Transcribed page contents
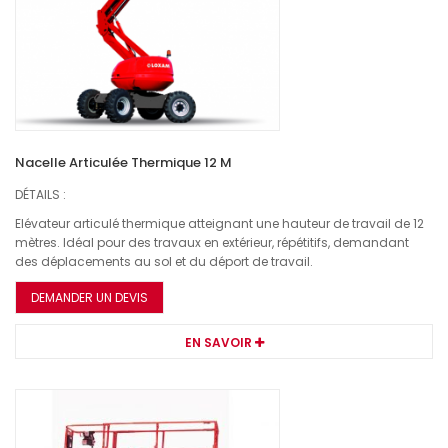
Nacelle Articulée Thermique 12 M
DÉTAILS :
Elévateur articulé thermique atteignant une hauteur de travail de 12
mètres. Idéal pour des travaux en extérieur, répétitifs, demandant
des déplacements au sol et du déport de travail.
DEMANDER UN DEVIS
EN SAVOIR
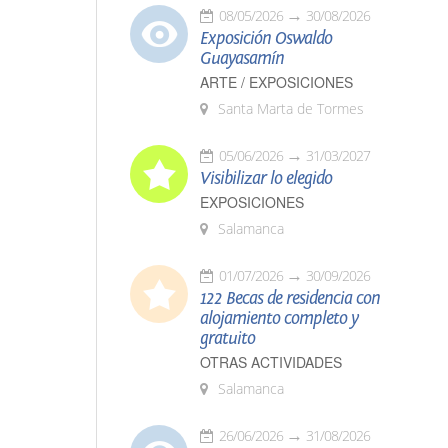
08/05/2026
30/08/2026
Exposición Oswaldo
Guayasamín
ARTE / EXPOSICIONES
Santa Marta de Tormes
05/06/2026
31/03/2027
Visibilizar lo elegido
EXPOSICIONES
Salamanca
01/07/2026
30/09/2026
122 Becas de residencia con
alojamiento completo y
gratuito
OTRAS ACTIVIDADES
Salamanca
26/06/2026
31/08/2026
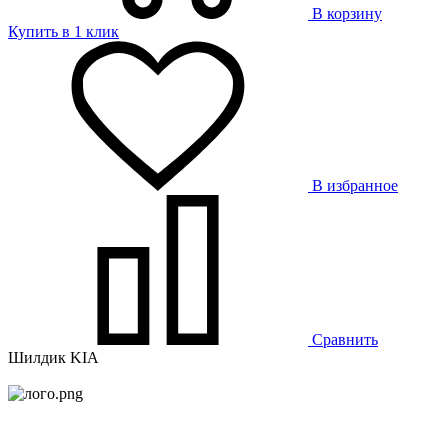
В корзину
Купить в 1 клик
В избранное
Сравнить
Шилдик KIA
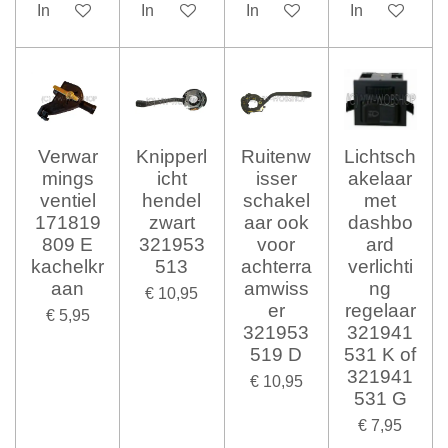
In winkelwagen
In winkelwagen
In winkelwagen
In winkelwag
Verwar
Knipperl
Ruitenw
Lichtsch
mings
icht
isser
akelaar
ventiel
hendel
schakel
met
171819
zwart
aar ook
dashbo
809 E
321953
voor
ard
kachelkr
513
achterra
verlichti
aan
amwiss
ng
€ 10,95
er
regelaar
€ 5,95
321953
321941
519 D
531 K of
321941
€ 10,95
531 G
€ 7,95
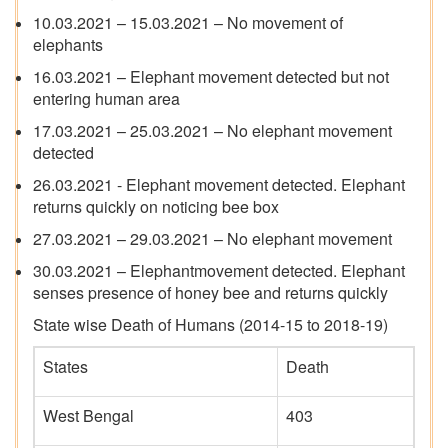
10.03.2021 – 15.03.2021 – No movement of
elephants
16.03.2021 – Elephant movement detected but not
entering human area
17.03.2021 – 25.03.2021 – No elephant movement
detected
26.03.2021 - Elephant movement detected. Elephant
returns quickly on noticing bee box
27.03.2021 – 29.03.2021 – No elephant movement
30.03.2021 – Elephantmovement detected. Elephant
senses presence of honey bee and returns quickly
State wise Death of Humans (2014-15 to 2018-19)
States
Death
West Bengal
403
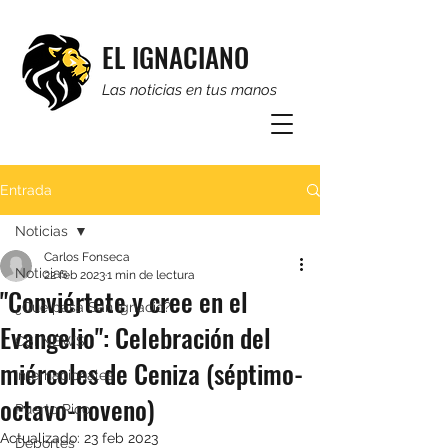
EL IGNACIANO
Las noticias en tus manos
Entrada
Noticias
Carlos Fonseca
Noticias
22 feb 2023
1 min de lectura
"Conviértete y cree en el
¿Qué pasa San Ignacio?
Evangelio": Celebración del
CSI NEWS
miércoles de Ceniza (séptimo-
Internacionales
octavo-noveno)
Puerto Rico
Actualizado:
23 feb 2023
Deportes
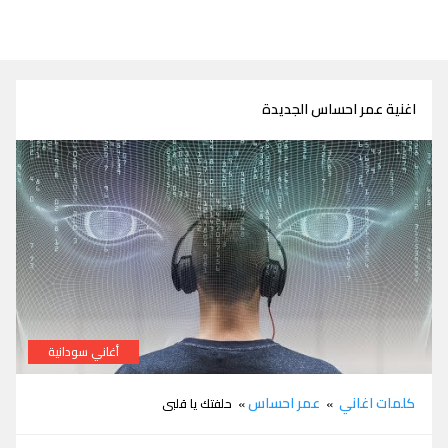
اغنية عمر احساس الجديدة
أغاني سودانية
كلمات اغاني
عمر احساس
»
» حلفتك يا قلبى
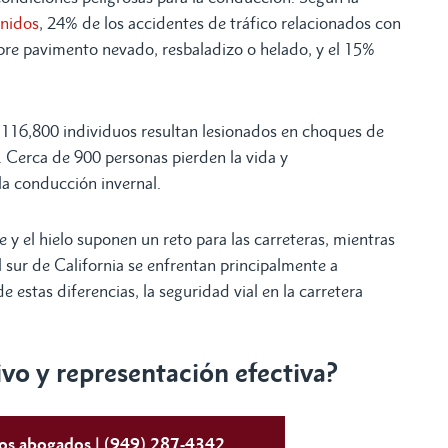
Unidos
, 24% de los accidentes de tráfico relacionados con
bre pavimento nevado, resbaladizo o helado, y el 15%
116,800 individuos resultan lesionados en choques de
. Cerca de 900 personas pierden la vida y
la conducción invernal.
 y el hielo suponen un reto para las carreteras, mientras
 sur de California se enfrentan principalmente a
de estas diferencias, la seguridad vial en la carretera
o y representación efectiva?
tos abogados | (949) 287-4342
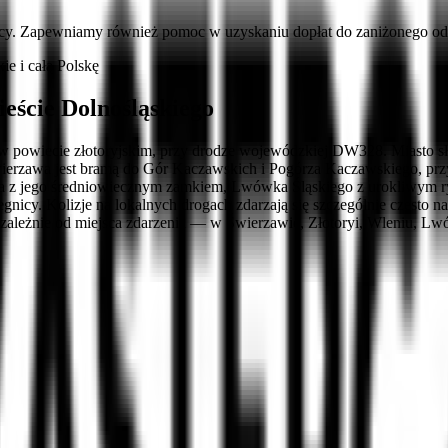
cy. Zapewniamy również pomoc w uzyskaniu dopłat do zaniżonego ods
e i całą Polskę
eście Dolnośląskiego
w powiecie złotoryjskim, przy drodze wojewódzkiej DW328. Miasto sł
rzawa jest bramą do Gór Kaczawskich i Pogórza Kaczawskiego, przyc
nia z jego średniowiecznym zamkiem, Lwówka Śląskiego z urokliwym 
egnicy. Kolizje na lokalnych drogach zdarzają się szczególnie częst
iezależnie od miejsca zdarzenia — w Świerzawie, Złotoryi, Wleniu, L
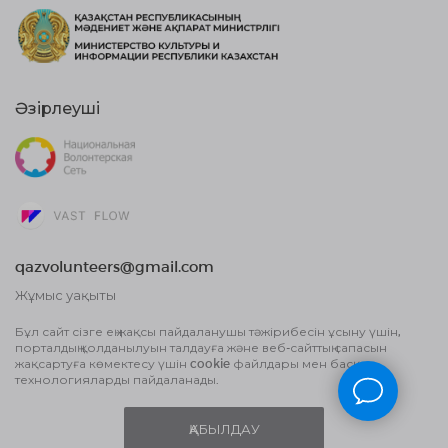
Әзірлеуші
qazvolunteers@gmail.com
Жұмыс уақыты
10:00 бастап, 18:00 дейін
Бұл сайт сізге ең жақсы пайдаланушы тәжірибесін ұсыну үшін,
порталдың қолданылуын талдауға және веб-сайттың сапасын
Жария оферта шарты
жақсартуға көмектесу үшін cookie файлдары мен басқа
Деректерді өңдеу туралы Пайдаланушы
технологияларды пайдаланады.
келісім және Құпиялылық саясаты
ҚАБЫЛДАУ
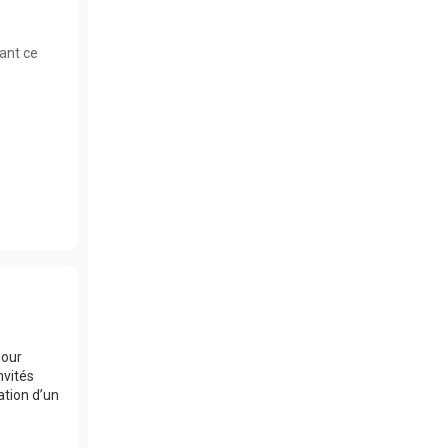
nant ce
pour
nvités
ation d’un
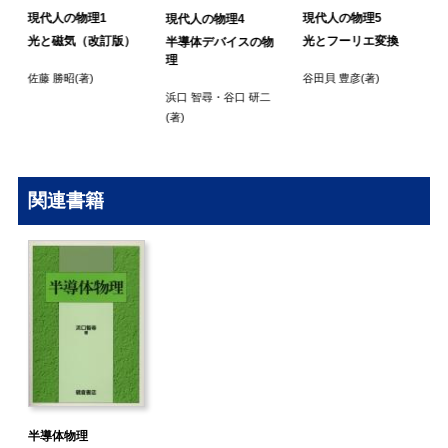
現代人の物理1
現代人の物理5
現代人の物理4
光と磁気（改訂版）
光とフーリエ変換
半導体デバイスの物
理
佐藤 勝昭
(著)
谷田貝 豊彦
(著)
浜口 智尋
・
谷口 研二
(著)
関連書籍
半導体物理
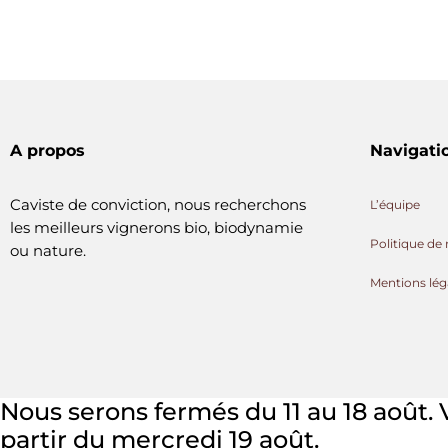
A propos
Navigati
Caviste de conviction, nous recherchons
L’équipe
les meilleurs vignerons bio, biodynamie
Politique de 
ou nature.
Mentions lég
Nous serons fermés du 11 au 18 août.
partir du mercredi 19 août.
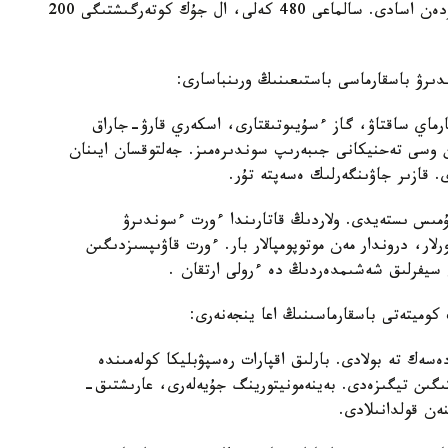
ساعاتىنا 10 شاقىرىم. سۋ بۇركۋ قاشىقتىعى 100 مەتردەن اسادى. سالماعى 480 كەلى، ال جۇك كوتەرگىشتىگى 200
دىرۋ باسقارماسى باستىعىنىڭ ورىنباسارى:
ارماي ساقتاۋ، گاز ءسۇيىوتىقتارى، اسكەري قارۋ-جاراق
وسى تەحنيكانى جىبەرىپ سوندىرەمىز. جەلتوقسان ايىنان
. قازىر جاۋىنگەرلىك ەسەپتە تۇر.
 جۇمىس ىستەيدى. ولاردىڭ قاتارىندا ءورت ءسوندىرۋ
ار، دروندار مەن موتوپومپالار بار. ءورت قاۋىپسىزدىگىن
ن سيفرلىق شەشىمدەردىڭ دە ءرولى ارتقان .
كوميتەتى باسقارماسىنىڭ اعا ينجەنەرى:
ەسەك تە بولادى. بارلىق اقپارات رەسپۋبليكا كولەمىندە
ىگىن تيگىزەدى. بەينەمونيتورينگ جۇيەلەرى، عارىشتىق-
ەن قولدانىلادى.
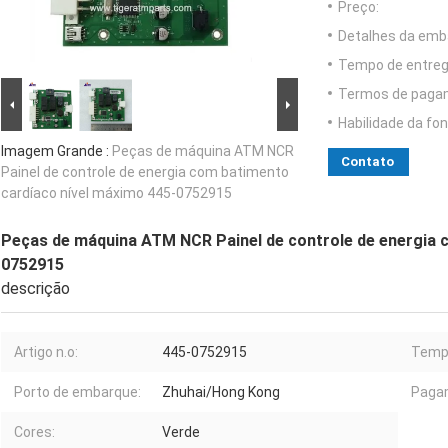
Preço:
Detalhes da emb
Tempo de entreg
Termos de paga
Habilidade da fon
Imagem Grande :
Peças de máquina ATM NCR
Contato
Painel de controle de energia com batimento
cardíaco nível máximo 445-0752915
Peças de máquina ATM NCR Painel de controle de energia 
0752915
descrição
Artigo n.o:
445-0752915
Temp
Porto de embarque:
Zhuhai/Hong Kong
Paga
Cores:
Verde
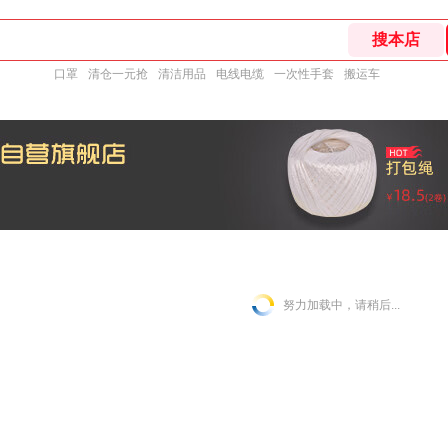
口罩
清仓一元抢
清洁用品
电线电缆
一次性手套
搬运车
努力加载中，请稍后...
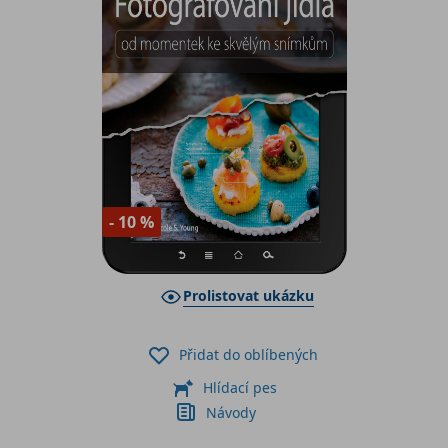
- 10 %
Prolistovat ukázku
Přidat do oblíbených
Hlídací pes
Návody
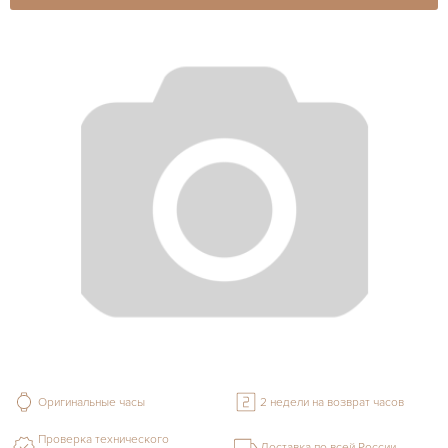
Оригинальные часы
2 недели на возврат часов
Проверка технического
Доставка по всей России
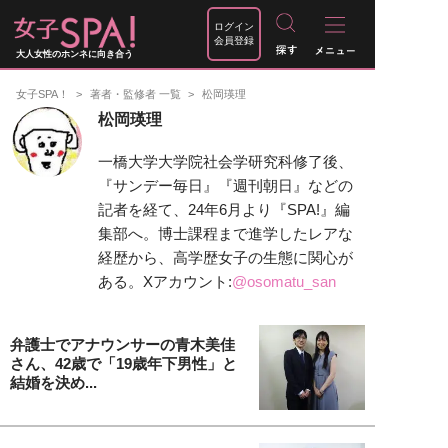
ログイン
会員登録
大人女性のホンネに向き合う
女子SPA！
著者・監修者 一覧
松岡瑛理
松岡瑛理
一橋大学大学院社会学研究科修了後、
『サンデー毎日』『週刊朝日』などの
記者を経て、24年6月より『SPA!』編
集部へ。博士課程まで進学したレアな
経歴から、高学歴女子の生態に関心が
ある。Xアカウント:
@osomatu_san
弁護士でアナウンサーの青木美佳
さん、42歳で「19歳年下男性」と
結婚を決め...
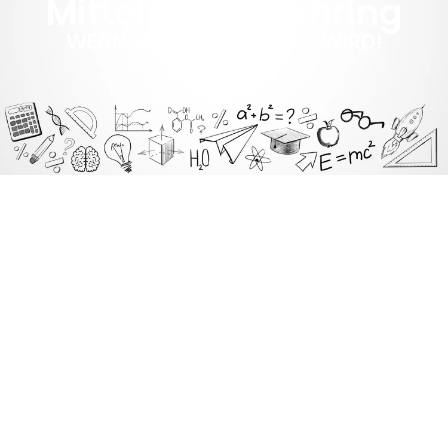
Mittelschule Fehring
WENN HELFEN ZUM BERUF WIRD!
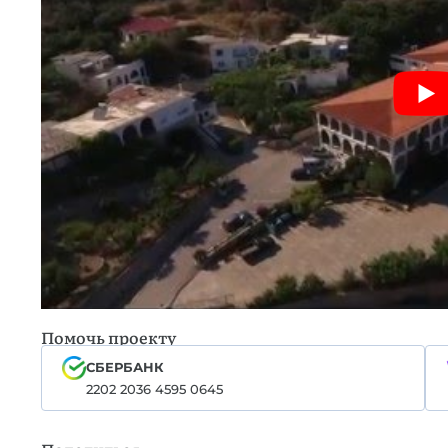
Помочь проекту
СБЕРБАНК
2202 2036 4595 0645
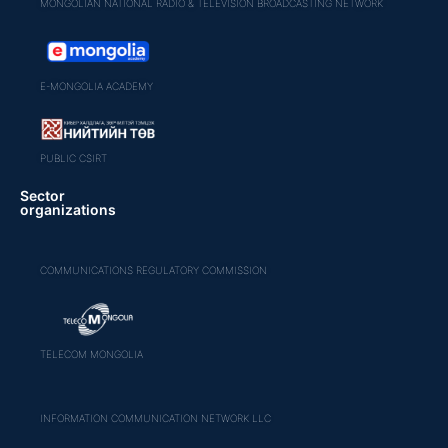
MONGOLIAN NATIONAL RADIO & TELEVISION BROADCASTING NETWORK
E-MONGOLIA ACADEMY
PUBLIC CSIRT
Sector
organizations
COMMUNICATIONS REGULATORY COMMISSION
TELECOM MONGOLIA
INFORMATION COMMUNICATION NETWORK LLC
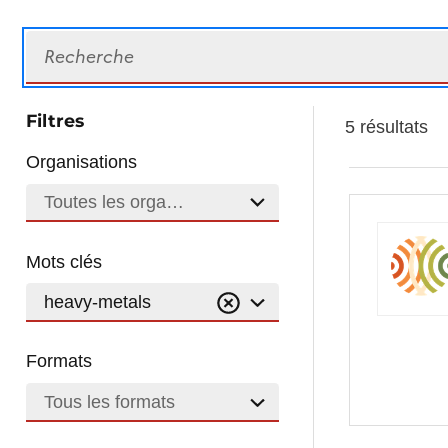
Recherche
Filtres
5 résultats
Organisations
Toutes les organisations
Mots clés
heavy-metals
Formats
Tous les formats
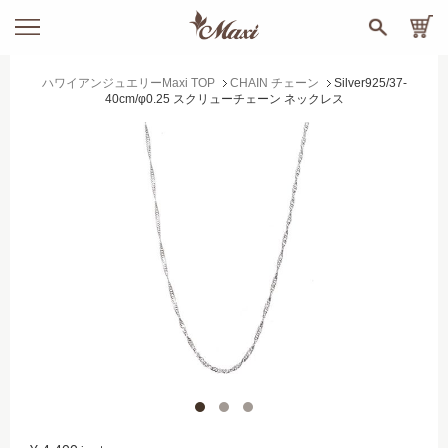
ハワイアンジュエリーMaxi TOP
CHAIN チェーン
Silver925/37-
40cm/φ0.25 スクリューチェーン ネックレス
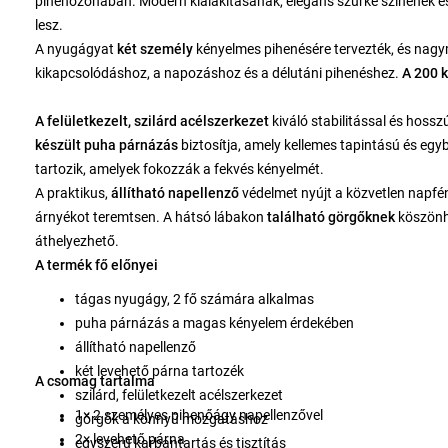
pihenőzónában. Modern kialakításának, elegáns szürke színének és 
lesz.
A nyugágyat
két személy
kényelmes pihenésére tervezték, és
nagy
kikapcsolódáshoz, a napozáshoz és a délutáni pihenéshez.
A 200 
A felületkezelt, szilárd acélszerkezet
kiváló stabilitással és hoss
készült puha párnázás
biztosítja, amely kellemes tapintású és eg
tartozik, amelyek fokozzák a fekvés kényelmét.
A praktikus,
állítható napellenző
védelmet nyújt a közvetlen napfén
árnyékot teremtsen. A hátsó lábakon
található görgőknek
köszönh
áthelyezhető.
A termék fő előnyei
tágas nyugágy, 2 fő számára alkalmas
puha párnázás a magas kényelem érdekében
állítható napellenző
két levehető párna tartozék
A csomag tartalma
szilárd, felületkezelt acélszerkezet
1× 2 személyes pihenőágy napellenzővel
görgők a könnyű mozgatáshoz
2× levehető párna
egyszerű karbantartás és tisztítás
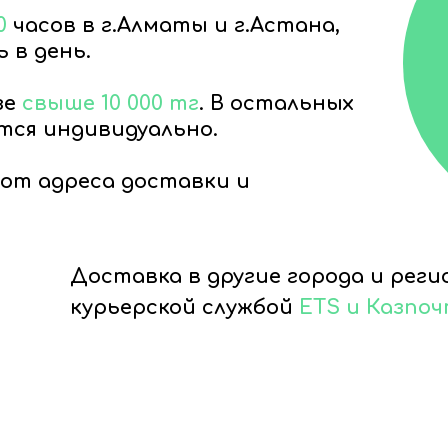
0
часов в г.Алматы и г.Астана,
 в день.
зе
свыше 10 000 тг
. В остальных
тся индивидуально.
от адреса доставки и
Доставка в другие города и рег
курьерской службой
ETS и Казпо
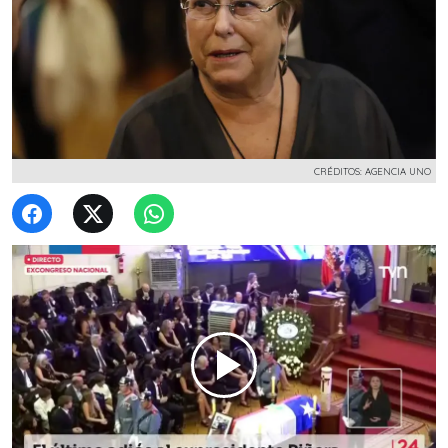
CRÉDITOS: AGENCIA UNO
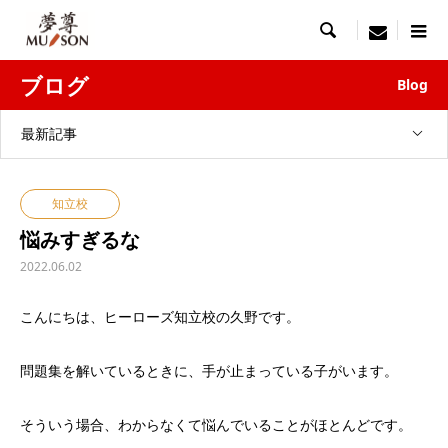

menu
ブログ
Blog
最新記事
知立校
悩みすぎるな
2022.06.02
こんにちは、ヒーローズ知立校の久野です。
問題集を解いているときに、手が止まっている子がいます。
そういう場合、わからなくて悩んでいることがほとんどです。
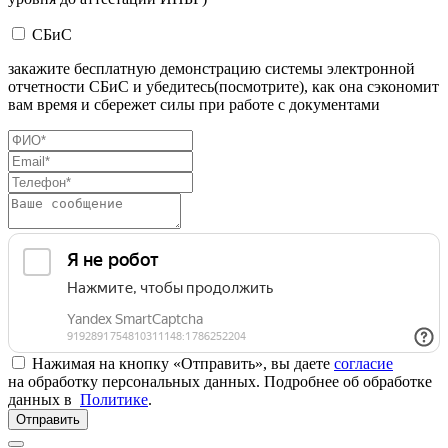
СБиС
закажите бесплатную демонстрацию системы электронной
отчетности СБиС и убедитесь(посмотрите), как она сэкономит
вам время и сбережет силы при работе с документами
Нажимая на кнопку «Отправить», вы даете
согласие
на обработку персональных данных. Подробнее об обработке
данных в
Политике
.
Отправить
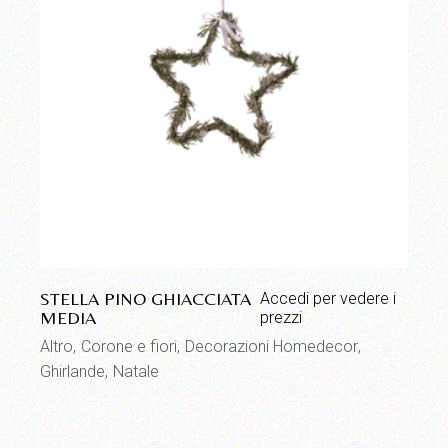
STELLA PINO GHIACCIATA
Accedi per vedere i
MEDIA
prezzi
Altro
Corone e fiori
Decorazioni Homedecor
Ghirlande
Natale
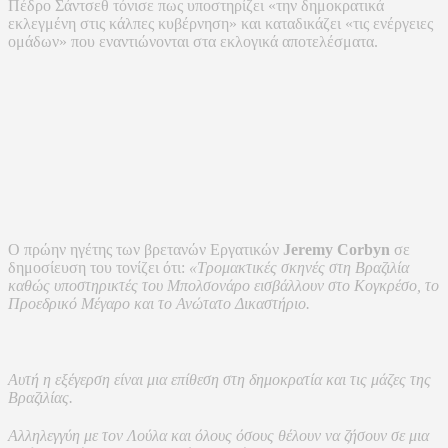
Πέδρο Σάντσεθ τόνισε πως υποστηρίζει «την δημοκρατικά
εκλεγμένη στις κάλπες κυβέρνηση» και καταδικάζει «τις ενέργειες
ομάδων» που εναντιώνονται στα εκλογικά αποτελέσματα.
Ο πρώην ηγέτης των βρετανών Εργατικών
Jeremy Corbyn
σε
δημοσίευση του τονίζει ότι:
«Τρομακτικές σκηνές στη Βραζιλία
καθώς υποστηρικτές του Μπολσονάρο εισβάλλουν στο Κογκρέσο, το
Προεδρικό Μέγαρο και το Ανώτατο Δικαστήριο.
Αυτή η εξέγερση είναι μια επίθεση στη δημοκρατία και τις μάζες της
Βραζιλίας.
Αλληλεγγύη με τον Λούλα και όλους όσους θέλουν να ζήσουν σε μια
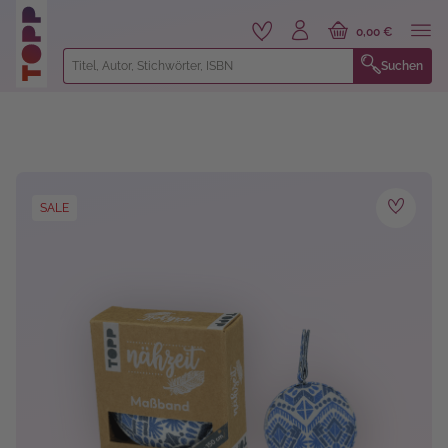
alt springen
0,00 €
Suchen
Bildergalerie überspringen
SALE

TASK REQUIREMENTS >>
Now copy each line of the entries that mentions "ءورت".

TASK ANSWER >>
 جۇمىس ىستەيدى. ولاردىڭ قاتارىندا ءورت ءسوندىرۋ
ار، دروندار مەن موتوپومپالار بار. ءورت قاۋىپسىزدىگىن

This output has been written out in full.